EXERCISE BRIEF
Only lines containing "Preview" are wanted from the data below. Copy those lines.

TASK INPUT
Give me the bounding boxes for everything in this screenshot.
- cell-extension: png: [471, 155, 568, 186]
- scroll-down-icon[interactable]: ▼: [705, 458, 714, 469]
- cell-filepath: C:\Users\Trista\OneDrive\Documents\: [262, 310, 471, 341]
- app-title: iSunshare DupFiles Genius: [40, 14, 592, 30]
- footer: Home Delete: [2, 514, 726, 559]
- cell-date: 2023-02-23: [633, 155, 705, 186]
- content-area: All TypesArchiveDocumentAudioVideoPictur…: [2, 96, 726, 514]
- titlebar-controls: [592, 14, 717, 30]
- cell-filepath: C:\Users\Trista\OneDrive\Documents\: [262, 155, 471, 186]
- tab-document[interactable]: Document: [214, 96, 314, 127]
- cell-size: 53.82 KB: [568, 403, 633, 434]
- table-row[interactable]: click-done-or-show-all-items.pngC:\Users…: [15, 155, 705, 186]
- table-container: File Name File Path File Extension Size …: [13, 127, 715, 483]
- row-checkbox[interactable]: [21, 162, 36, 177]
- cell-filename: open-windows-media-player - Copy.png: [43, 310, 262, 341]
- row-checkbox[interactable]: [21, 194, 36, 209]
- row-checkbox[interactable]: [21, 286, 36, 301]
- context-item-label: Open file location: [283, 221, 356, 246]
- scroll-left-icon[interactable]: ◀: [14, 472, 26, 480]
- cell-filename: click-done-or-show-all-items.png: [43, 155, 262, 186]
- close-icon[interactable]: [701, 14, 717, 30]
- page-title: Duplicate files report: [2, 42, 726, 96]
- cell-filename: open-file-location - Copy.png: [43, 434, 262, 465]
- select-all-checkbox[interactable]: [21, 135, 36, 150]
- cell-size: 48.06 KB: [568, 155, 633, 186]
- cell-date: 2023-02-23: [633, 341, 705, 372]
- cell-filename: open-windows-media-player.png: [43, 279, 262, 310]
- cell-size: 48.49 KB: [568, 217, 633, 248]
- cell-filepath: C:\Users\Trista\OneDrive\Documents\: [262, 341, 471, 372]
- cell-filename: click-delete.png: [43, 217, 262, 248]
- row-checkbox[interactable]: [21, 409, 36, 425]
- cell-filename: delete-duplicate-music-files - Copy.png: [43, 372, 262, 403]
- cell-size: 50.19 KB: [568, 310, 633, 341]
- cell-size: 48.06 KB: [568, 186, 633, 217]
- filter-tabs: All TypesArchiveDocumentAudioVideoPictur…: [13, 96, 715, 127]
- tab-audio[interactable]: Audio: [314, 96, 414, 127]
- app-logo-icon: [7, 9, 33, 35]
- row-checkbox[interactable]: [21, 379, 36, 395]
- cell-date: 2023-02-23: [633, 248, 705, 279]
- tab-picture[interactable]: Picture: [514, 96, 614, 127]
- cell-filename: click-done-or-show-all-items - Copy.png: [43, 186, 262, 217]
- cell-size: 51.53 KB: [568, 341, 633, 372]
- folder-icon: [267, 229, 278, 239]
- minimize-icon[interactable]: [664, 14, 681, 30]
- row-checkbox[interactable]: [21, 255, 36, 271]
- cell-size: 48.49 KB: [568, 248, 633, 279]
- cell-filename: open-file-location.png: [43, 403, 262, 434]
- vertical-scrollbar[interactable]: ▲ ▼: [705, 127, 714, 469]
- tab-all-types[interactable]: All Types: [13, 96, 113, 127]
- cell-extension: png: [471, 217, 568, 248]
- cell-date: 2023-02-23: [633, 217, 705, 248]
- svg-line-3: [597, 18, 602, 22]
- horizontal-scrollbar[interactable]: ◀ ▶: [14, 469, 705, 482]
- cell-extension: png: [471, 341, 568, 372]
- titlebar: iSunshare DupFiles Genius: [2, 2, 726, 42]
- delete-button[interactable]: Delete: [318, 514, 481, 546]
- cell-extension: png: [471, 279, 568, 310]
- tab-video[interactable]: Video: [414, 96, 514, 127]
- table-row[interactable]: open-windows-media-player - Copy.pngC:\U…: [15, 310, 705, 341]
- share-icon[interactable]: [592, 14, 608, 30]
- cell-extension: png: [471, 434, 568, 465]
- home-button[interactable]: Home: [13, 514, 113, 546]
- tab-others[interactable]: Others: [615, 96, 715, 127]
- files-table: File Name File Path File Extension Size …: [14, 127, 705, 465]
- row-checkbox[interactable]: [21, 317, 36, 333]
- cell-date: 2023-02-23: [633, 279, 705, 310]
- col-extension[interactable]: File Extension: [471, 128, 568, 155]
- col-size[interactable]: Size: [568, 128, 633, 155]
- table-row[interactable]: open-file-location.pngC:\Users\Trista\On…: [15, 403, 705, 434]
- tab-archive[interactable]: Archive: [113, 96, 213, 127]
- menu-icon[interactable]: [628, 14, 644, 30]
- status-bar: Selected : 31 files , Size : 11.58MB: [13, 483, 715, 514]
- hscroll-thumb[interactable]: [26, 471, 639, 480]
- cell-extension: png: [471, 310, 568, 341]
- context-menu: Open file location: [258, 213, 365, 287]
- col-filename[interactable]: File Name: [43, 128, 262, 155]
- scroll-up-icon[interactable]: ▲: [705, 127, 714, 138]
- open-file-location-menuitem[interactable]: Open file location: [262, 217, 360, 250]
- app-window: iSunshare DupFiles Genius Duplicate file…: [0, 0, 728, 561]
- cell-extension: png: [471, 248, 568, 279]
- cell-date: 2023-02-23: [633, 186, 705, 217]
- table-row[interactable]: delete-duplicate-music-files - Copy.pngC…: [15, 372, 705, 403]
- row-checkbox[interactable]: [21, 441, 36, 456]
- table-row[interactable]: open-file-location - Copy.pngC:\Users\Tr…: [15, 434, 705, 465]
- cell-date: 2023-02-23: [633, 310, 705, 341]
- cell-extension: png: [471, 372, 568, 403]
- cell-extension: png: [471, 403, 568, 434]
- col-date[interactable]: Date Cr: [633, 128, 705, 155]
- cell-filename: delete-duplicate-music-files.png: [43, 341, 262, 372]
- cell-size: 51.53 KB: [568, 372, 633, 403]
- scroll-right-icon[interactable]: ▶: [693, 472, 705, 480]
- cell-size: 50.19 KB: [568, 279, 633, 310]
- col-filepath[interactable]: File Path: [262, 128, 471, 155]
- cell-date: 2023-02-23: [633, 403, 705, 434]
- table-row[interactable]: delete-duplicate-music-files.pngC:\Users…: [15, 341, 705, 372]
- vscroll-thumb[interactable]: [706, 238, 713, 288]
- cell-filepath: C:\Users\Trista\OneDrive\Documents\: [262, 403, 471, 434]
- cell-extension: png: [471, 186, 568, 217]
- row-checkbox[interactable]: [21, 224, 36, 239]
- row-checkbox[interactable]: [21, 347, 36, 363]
...
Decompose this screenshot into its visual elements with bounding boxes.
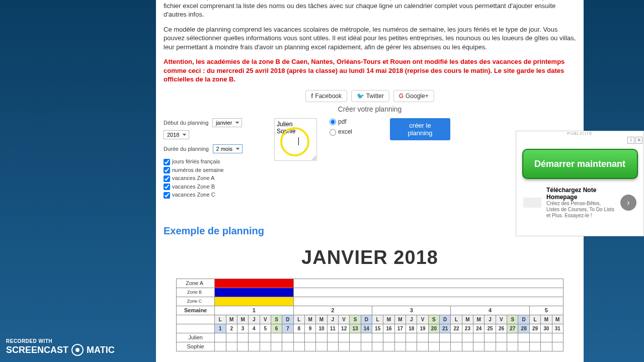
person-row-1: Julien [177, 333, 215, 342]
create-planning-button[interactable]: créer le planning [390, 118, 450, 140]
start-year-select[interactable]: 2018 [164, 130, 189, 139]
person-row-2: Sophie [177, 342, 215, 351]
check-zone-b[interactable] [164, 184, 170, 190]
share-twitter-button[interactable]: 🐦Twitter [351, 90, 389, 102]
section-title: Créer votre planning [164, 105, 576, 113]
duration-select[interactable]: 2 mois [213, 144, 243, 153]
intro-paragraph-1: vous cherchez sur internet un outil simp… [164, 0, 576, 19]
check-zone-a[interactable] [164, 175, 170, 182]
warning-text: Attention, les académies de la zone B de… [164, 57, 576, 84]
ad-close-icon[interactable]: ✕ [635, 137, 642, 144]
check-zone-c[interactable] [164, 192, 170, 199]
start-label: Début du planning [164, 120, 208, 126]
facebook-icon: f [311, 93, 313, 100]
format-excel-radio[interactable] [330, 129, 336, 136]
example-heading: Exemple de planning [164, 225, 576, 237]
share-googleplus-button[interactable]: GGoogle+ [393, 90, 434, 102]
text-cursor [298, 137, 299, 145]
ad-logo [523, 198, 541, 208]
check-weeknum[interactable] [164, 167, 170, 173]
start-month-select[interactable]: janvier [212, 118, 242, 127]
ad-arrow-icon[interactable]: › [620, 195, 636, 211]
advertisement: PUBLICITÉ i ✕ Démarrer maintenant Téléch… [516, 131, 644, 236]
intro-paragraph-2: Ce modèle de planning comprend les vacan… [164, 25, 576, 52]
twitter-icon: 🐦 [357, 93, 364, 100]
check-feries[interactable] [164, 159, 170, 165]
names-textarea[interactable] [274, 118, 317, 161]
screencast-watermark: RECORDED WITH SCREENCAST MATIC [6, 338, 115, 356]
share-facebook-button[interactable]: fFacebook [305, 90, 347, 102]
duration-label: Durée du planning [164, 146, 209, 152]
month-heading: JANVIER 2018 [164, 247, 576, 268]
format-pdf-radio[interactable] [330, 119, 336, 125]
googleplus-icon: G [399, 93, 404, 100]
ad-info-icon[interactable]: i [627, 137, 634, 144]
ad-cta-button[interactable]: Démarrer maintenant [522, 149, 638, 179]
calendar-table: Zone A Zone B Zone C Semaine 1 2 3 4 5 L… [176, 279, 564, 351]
---
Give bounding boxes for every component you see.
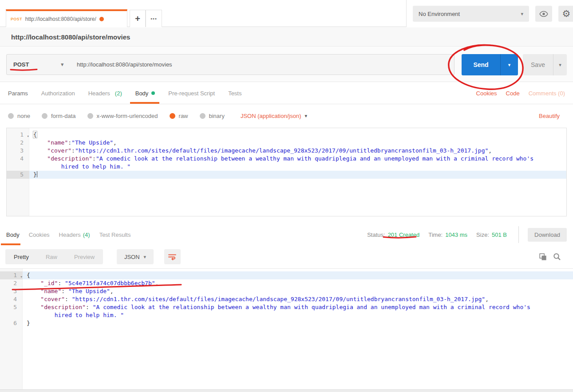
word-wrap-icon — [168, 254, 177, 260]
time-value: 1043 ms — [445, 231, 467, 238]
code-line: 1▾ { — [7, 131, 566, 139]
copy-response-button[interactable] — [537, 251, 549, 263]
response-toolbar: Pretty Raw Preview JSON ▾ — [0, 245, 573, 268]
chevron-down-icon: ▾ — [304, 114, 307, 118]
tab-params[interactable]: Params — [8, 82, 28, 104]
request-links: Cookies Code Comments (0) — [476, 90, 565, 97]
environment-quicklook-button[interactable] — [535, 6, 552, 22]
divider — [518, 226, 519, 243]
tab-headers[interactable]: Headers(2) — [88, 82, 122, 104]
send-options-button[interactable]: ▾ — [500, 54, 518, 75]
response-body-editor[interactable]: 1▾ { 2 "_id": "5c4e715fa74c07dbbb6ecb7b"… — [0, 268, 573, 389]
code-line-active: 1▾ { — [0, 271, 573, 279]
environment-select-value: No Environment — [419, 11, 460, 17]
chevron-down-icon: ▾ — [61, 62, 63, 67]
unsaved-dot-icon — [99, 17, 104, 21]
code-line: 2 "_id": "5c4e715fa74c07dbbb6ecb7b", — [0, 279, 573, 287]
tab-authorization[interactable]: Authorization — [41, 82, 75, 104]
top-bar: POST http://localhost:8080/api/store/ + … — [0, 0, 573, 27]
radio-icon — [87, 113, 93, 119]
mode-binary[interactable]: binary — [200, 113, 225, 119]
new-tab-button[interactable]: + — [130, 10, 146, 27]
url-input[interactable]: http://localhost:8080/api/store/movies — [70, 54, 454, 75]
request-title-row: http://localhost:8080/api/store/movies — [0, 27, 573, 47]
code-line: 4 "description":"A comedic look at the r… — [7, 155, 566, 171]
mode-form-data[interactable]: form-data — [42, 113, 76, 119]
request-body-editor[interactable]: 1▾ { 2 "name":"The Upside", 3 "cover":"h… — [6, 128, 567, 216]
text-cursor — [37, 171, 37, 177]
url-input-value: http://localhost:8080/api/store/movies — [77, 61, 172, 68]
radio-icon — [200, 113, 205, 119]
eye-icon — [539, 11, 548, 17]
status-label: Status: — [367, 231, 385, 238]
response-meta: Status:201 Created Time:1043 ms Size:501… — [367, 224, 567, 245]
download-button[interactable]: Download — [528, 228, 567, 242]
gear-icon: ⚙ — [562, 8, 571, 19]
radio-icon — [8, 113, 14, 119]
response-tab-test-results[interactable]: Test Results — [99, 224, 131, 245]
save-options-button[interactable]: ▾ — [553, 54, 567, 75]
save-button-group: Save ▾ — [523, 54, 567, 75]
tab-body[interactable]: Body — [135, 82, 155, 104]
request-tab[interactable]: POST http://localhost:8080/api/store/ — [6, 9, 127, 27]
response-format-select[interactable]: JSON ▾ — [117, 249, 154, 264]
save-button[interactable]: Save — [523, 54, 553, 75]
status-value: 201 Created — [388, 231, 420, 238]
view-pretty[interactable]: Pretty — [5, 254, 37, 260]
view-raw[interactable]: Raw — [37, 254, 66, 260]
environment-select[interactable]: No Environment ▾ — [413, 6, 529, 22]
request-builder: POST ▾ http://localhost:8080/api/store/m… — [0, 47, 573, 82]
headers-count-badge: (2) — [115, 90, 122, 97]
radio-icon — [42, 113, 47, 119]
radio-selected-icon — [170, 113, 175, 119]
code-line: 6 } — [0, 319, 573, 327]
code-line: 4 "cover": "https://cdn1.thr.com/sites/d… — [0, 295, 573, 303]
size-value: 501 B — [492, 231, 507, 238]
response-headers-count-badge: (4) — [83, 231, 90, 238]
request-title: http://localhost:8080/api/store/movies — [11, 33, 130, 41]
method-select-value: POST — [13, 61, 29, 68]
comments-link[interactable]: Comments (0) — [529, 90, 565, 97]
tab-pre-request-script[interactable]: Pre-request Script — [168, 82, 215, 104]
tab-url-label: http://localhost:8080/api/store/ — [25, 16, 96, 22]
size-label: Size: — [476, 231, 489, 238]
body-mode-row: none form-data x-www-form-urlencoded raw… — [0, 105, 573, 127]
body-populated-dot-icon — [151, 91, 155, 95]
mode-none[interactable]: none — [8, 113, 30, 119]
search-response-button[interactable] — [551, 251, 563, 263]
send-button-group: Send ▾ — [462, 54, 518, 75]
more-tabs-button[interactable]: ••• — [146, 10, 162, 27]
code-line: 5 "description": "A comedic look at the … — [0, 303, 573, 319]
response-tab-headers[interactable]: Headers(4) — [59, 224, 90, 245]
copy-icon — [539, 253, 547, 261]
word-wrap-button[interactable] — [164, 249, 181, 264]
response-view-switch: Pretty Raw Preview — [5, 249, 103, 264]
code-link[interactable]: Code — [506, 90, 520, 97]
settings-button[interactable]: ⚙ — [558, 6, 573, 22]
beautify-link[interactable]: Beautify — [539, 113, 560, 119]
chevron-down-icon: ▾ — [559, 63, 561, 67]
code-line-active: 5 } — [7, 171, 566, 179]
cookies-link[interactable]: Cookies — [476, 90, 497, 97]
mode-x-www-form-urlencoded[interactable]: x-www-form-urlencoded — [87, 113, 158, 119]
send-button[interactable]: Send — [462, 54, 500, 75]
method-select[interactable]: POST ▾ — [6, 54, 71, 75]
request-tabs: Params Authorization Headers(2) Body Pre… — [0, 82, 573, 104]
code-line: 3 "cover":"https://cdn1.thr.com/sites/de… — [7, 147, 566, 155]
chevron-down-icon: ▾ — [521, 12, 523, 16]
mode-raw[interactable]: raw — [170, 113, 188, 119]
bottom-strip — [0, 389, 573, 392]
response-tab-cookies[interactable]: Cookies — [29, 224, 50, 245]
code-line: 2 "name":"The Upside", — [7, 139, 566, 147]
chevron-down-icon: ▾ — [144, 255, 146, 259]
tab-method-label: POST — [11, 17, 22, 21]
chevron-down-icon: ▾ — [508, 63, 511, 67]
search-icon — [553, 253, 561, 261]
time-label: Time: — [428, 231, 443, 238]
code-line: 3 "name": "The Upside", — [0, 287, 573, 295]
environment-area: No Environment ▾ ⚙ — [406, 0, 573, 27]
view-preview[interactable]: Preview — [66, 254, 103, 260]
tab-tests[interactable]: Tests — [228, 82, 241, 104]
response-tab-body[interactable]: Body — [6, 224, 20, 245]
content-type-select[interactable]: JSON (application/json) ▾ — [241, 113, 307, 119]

SOLUTION
response-toolbar: Pretty Raw Preview JSON ▾ — [0, 245, 573, 268]
response-view-switch: Pretty Raw Preview — [5, 249, 103, 264]
view-preview[interactable]: Preview — [66, 254, 103, 260]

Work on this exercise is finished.